What text-to-image AI does is it removes the necessity of participation. Training my mind to envisage a certain scene is no longer necessary. Training my practical skills to learn perspectival systems, colour theory, brush strokes, measuring proportions, constructive drawing, 3d modelling, texturing, rendering, post-production and compositing - none of these skills which are necessary for the visual artist to take that initial effort of visual imagination and bring it to the real world - is required with text-to-image AI.
The very aspects that make visual art meaningful and bring joy to the artist are removed from him, AI being a complete black box which sucks a string of words and spews the end result at the other end.

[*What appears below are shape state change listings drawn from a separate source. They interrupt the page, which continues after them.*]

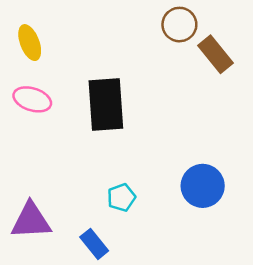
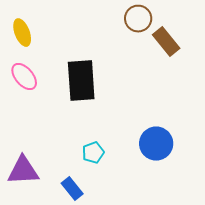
pink ellipse: (32, 99) -> (24, 77), turned 32

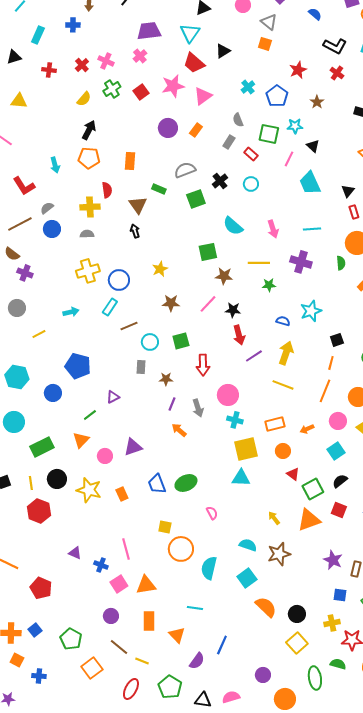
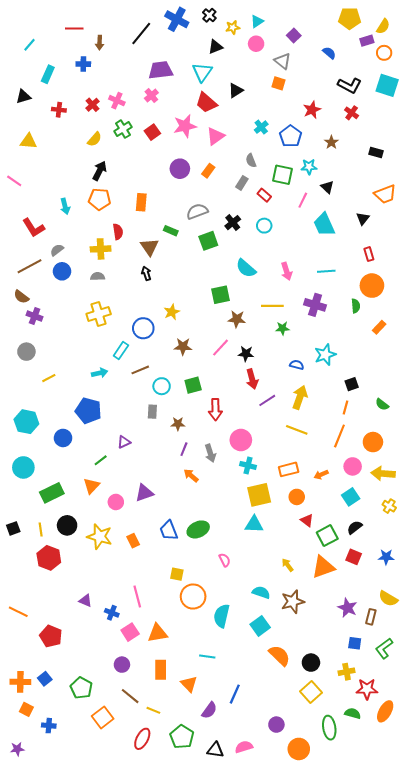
black triangle: (348, 191) -> (363, 218), moved
blue circle: (119, 280) -> (143, 328), moved
cyan arrow: (71, 312) -> (100, 373), moved

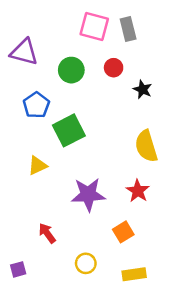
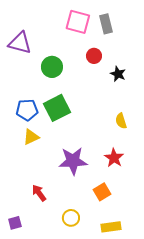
green circle: (71, 70) -> (52, 67), moved
blue pentagon: (36, 105) -> (27, 110), moved, turned 30
yellow semicircle: (146, 146) -> (121, 121), size x0.6

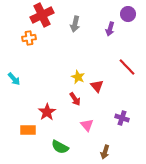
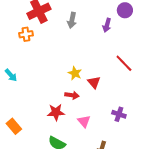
red arrow: (75, 99) -> (72, 95), turned -48
red star: (47, 112) -> (56, 112), moved, turned 30
orange rectangle: (28, 130) -> (14, 126), moved, turned 49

Now as a classical writer you might regard yourself well positioned to out-compete the text prompters, when the text-to-AI will finally be released from the shackles of bizare jargon; but I bet you would not be happy if someone made the opposite move, and allowed AI to create beautiful literature from visual imagery. So your literary skills would instantly become obsolete, just as those of visual artists.

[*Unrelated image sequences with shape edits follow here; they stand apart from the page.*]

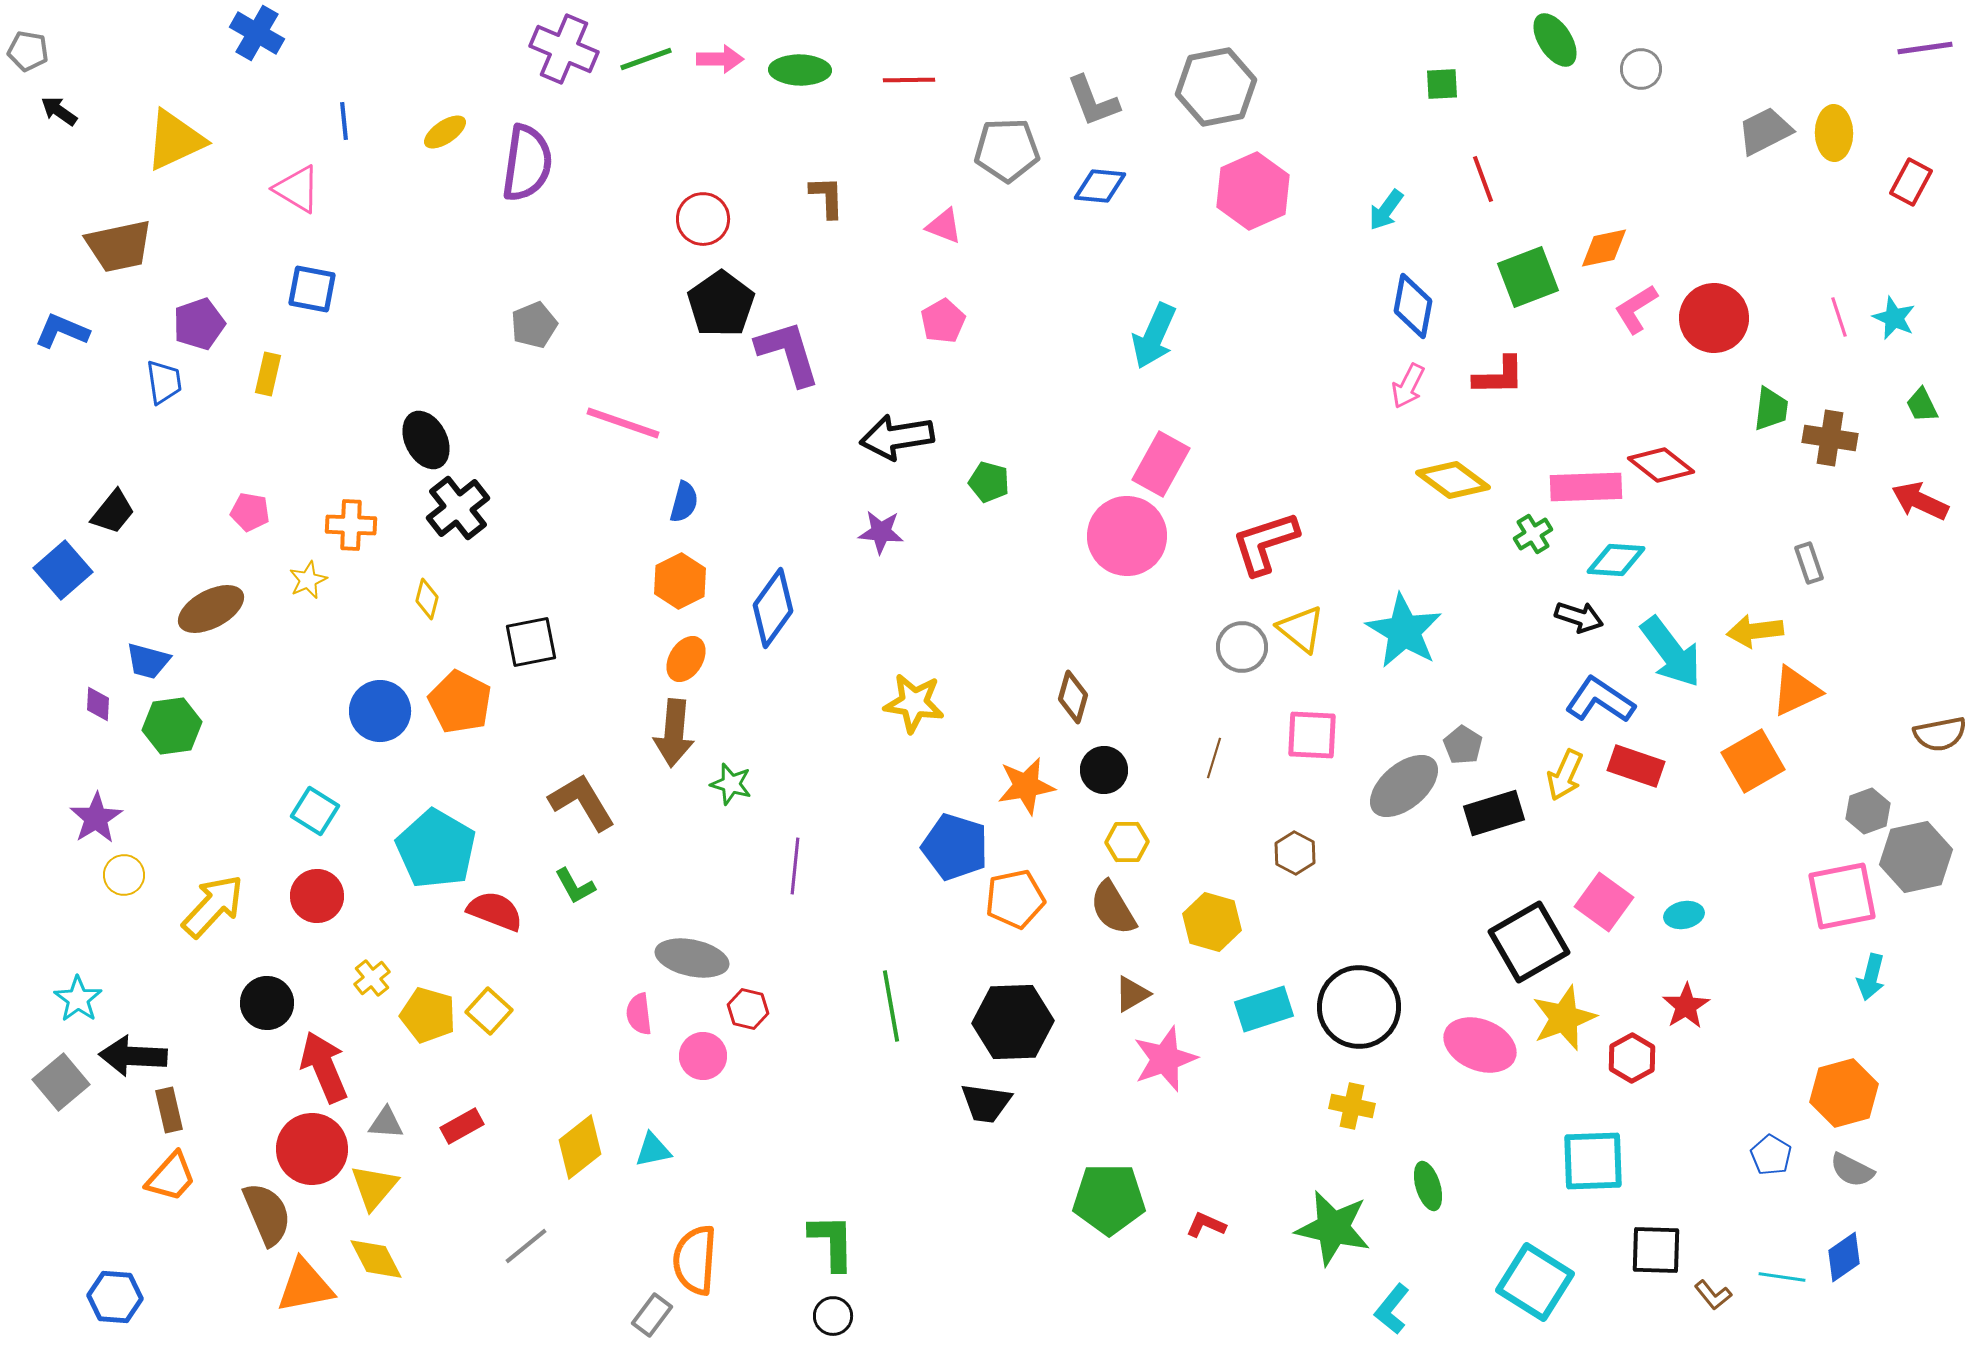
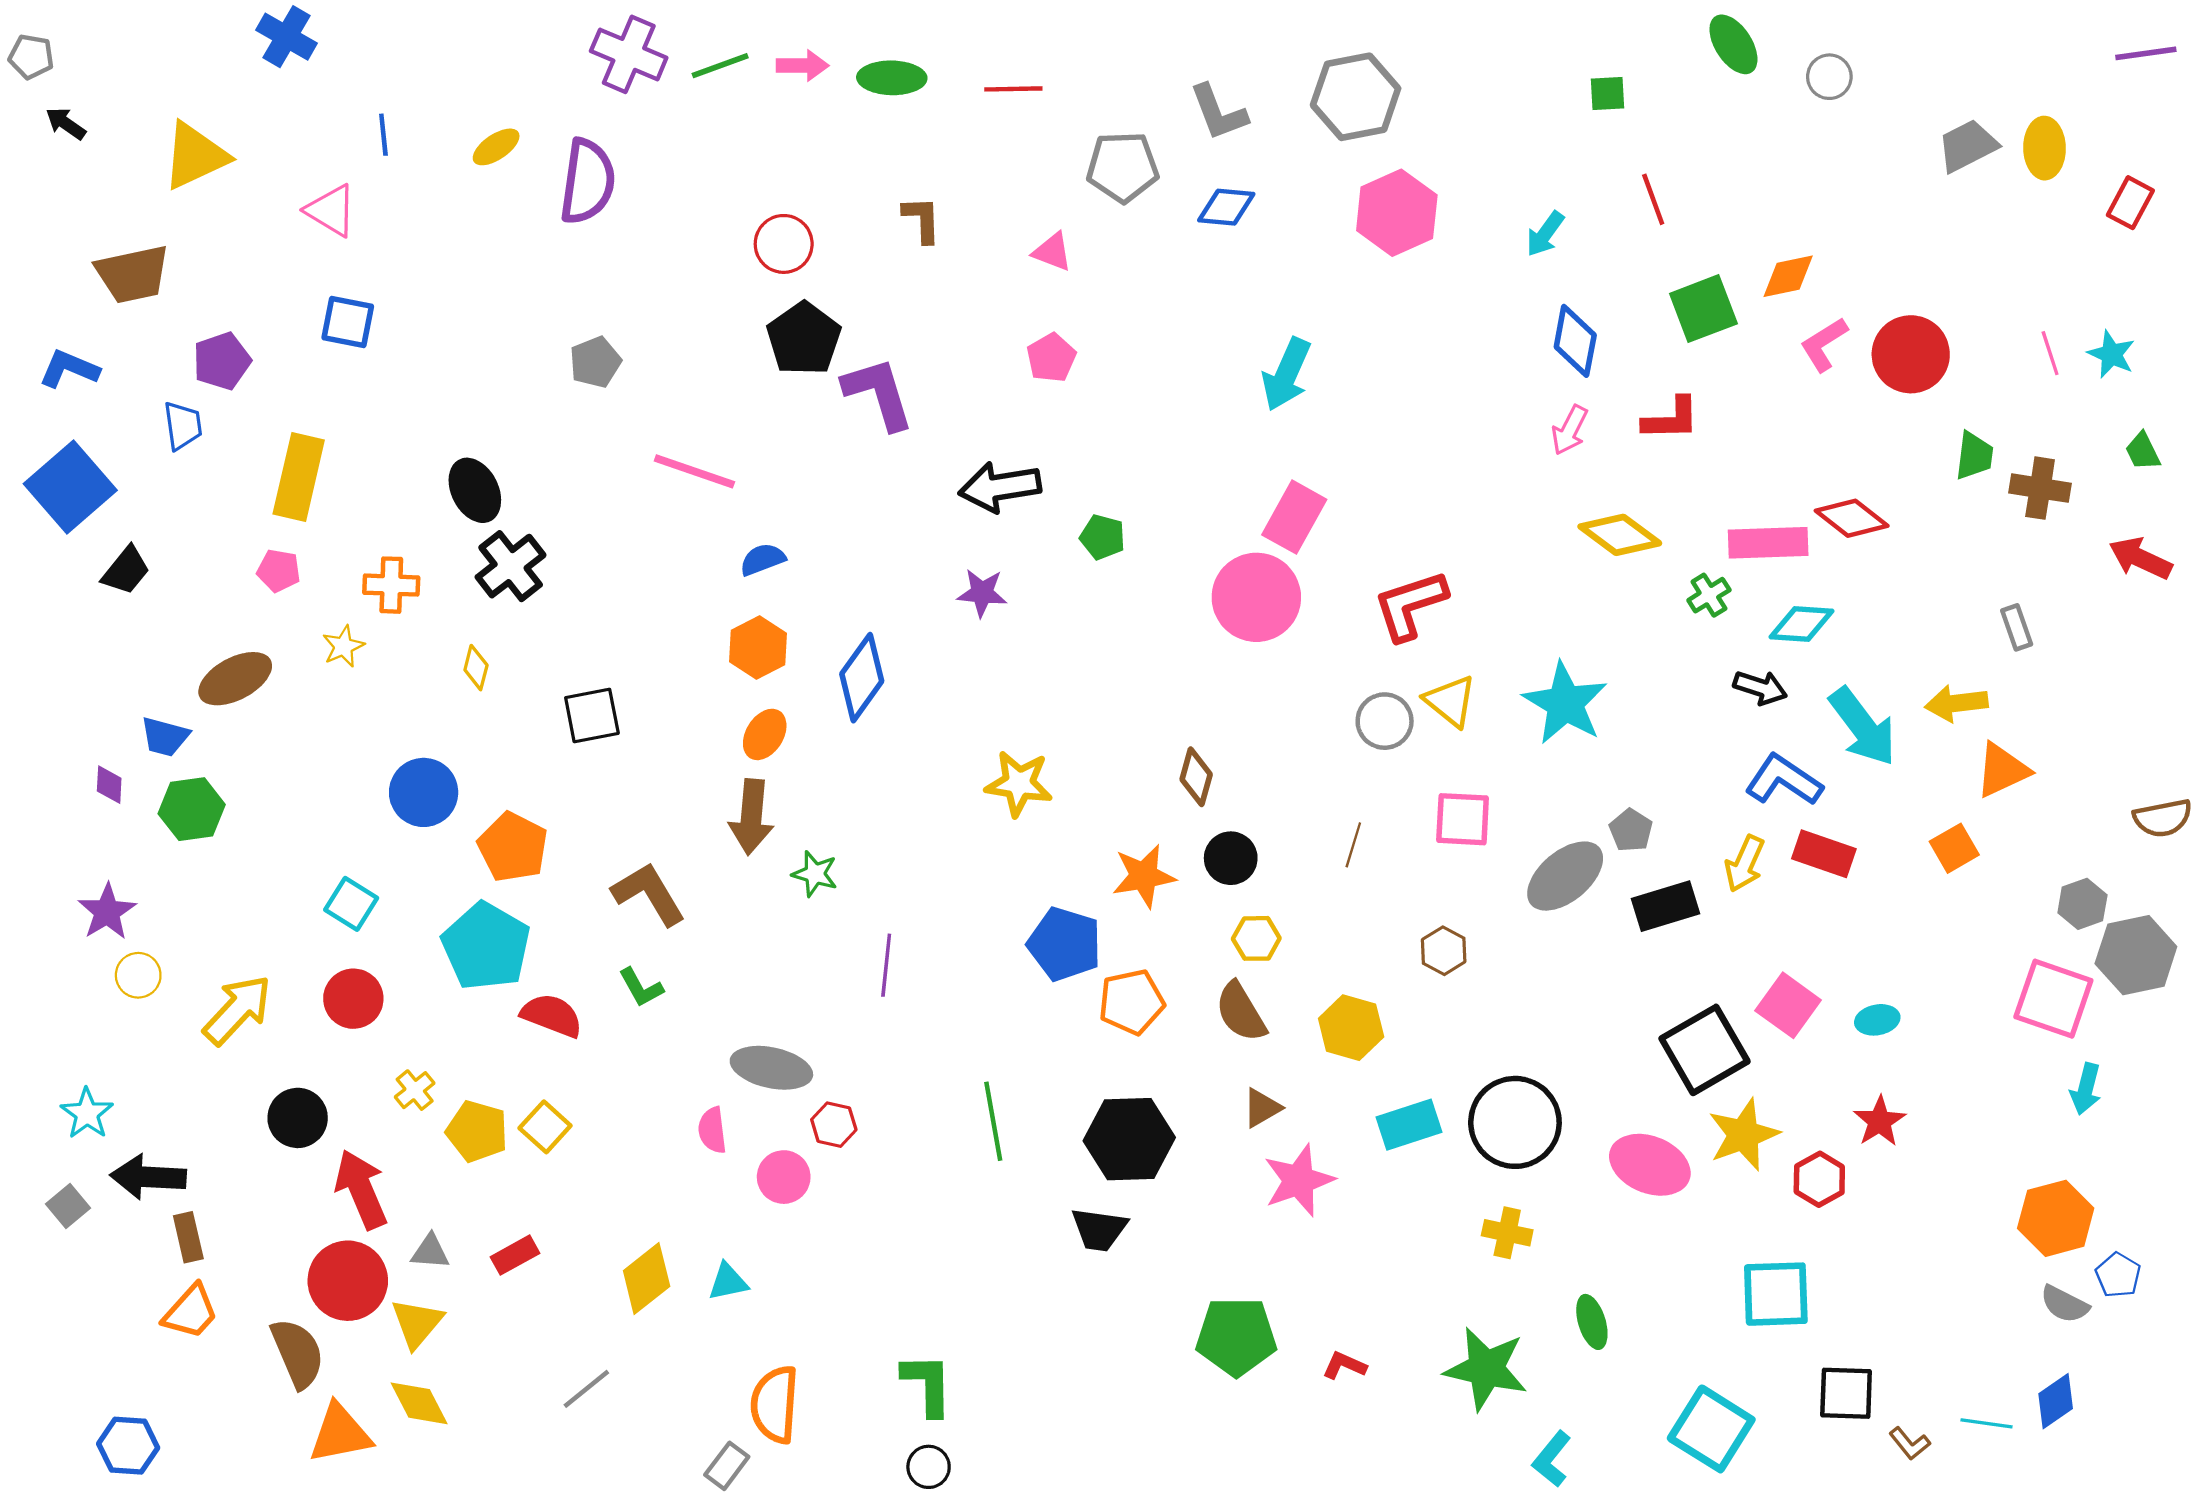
yellow rectangle: (268, 374) -> (299, 477), moved, size x1.8
blue semicircle: (684, 502) -> (762, 559), turned -126
blue square: (63, 570) -> (70, 487), moved, size x1.4
orange pentagon: (460, 702) -> (513, 847), moved
orange square: (1753, 761) -> (1954, 848), size x0.7
pink square: (1842, 896) -> (2053, 999), turned 30
gray square: (61, 1082) -> (68, 1206), size x0.7
blue pentagon: (1771, 1155) -> (2118, 1275), moved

Last thing I will say, as an architect with many years of practice, I can confirm that Iain McGilchrist was absolutely correct when he argued that thinking in images is superior to thinking in language; that the processes of imagination reside in the right hemisphere of the brain, and that 'Since the left hemisphere [responsible of thinking in language] actually inhibits the breadth of attention that the right hemisphere brings to bear, creativity can increase after a left hemisphere stroke, and not just in sensory qualities but […] in ‘numerous intellectual and affective components’' - idem.